This lively and thought-provoking book takes a close look at women's work-paid and unpaid, domestic and public, agrarian and industrial-over the past two centuries in America. Covering a wide array of working situations, from a farm household in eighteenth-century New England to a contemporary office being picketed by striking clerical workers in Wisconsin, it offers important new perspectives on women's experience in the labor force.
"To Toil the Livelong Day" is made up of seventeen essays that are grouped according to the period they discuss: 1780-1880, 1870-1920, 1910-1940, and 1940-present. The essays are preceded by the editors' introduction highlighting the themes that link women's work experience across boundaries of time, space, class, and race. Several of the essays, such as one on slave women, are certain to arouse controversy. Those that treat unionized women workers confront currently held views concerning the formation of working-class culture. Still others, such as one that describes women's roles in shoemaking families, raise serious questions about the validity of theories propounded by contemporary historians of women.

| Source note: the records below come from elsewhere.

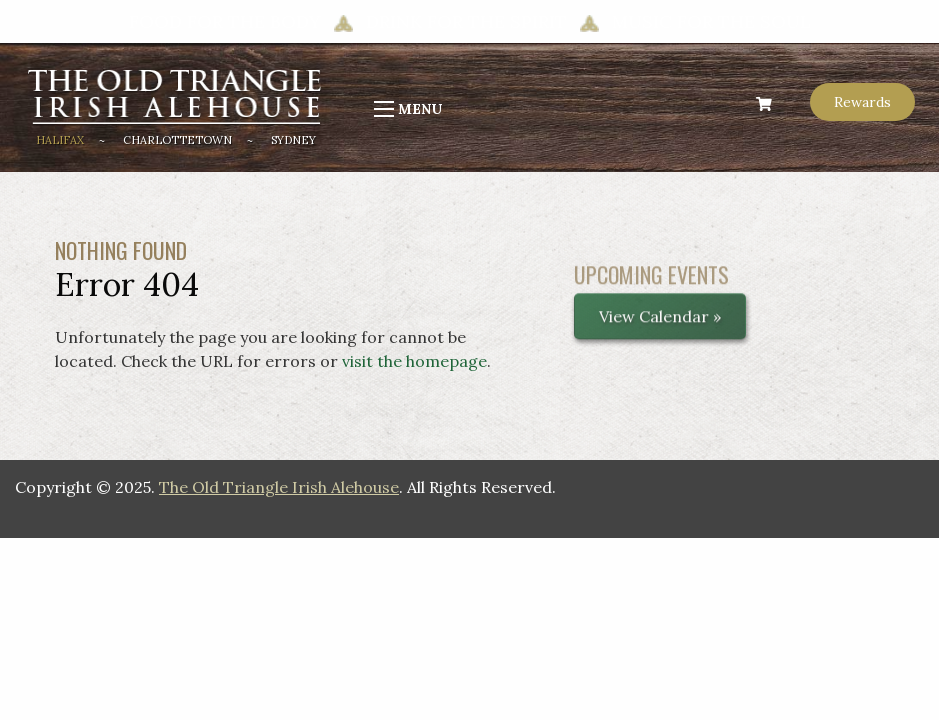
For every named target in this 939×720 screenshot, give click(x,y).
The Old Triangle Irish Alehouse (279, 487)
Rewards (862, 102)
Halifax (60, 140)
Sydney (293, 140)
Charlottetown (177, 140)
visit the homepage (414, 361)
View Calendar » (660, 324)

All the essays reflect the ways in which gender, race, and the sexual division of labor have helped to shape women's work experience.
A gathering of the best papers delivered at the Sixth Berkshire Conference on the History of Women, this book calls for new conceptions of women's work based on models other than those traditionally used for men. It suggests that we must look more broadly at kin and community networks, at different kinds of leisure activities, at women in relation to families, unions, and strikes, to understand more fully the female half of the work force.